> _WHAT YOU WILL DO_:
Reproduce the section of the listing that begins at the line containing "Rosario su 34.º" and finishes at the line containing "9 3855 18-9281". Include both end lines and nothing beyond them.

> _ENTRIES PROVIDED_:
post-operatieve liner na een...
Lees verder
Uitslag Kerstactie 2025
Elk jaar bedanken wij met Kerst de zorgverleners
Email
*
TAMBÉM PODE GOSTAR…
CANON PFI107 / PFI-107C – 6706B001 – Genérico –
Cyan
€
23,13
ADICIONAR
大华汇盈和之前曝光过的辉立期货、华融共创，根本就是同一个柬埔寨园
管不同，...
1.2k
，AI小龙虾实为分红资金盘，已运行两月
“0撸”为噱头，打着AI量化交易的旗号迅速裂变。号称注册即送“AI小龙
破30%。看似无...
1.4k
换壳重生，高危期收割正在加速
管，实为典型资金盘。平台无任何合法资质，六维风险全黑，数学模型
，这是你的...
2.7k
--
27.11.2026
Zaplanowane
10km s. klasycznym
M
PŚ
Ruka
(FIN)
...
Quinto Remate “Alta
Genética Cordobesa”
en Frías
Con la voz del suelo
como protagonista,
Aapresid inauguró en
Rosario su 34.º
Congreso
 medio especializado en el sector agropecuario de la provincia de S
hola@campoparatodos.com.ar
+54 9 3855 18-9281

> _SOLUTION_:
Rosario su 34.º
Congreso
 medio especializado en el sector agropecuario de la provincia de S
hola@campoparatodos.com.ar
+54 9 3855 18-9281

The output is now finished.